--- START ---

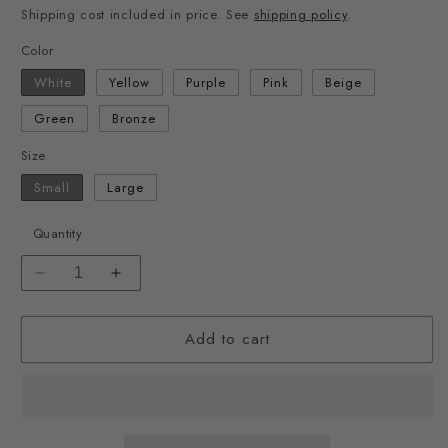
Shipping cost included in price. See
shipping policy
.
Color
White
Yellow
Purple
Pink
Beige
Green
Bronze
Size
Small
Large
Quantity
Decrease
Increase
quantity
quantity
for
for
Add to cart
Chain
Chain
Dish
Dish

--- END ---

DESCRIPTION OF THE TASK: In your transcription of the listing above, match each line exactly and include no pictures.

TASK ANSWER:
Shipping cost included in price. See
shipping policy
.
Color
White
Yellow
Purple
Pink
Beige
Green
Bronze
Size
Small
Large
Quantity
Decrease
Increase
quantity
quantity
for
for
Add to cart
Chain
Chain
Dish
Dish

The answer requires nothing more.